In our findings, aCompCor and tCompCor removed significantly less power than GS and AROMA in all three frequency bands in both the GM and WM of both age groups, with only WM-CSF regression showing less power change (Tables 2A,B). This finding for aCompCor is in contrast to the findings of Agrawal et al. (2020) who found aCompCor to reduce low-frequency power while adding high-frequency noise power. Conversely, Muschelli et al., found aCompCor to remove more head-motion related signal contribution than alternatives such as WM-CSF regression (Muschelli et al., 2014). However, these latter findings were restricted to young adults, which suggests these discrepancies in findings may be related to the significance of age x denoising-method interactions reported in Table 1. Indeed, as reported in Supplementary Table S2, both mean and max FD were higher in the older adults. Nonetheless, no physiological frequency or head motion differences across age groups reached statistical significance.

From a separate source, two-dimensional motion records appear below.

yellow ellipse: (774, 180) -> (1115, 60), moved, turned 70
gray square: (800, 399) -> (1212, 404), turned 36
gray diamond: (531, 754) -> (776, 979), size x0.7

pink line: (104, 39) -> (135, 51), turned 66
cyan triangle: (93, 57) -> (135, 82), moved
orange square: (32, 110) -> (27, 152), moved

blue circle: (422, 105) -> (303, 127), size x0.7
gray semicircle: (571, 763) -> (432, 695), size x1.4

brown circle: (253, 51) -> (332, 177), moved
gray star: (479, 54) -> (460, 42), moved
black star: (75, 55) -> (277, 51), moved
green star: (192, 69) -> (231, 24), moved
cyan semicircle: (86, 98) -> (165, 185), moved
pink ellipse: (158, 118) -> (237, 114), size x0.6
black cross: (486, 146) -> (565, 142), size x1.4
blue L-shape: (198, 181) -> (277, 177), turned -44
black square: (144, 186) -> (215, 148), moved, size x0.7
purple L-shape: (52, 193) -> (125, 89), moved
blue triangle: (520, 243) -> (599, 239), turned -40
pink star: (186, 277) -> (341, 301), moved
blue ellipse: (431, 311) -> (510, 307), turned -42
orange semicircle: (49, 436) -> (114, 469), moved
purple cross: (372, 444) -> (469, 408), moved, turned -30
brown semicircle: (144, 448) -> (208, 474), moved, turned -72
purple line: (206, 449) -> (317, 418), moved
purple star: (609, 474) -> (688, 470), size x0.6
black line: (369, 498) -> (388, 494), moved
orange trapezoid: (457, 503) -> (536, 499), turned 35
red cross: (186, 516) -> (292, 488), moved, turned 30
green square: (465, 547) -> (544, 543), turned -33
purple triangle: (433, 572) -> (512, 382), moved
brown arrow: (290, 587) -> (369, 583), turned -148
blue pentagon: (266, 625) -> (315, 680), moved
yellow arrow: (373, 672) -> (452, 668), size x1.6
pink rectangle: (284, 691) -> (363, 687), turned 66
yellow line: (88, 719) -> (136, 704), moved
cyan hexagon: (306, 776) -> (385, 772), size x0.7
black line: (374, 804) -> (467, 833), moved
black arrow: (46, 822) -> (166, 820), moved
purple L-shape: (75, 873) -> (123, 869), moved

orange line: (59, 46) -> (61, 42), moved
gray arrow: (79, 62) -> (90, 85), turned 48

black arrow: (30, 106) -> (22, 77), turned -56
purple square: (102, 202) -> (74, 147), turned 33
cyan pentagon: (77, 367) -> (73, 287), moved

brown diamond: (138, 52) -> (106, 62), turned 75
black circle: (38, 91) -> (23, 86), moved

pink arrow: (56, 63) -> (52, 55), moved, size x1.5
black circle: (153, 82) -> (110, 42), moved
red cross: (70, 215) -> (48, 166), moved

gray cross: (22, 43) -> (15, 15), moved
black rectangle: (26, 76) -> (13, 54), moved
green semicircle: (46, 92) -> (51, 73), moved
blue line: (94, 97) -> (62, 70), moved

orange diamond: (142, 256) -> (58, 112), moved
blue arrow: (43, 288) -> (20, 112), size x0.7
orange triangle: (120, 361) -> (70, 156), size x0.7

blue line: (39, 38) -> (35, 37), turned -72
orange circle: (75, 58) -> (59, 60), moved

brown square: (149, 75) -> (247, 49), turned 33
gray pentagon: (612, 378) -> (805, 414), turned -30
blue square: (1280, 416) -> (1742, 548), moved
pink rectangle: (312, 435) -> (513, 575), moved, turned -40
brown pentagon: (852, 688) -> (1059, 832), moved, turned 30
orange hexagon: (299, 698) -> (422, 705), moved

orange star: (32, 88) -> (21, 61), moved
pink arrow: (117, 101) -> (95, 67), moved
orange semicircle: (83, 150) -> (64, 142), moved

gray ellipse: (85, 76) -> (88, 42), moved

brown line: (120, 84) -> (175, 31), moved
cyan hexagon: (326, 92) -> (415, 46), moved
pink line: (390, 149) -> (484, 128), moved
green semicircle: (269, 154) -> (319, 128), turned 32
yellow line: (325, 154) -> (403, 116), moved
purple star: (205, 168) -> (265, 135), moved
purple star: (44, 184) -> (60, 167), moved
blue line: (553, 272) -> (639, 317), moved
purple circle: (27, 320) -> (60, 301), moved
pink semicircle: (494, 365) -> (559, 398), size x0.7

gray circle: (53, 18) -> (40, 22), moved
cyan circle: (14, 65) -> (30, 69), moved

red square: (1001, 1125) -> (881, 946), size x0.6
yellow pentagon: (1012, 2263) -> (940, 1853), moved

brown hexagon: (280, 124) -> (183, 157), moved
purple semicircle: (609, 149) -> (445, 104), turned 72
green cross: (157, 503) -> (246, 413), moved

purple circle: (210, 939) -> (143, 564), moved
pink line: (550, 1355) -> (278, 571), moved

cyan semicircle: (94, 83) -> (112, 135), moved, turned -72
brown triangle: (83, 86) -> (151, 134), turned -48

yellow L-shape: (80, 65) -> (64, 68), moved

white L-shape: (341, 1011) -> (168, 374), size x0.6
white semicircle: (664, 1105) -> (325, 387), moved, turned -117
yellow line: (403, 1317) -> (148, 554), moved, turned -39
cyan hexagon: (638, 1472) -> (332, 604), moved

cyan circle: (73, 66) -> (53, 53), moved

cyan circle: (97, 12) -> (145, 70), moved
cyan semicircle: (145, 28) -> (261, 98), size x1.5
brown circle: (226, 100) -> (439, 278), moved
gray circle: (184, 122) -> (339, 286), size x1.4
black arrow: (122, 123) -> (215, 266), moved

Also, as mentioned earlier, Dipasquale et al. (2017) found ICA-AROMA to retained more low-frequency spectral power while reducing more high-frequency noise power than WM-CSF, which is in contrast to our findings. However, we wish to highlight that in order to isolate the effect of physiological-denoising, we did not regress out motion alongside the physiological noise regressors in this study, in contrast to previous studies (Dipasquale et al., 2017; Geerligs et al., 2017; Kassinopoulos and Mitsis, 2022). Thus, we cannot directly compare our results to those of Dipasquale et al., which included WM-CSF alongside motion regression. The interaction between motion and noise is complex (Jones et al., 2008), and the order of each type of correction as well as the number of motion regressors can sway the results (Ciric et al., 2017; Parkes et al., 2018), and thus these questions are beyond the scope of this work. Moreover, additional differences in findings could be attributed to the major differences in the TR of the BOLD acquisition. In the Dipasquale study, TR was 2.75 s, while in our study, it was 0.38 s. This difference in BOLD signal sampling rate could affect the performance of regression-based approaches such as WM-CSF, which do not discriminate between different temporal and spatial constituents in the WM and CSF ROIs. The evaluation of the effects of sampling rate and head motion on different denoising methods is a promising future direction.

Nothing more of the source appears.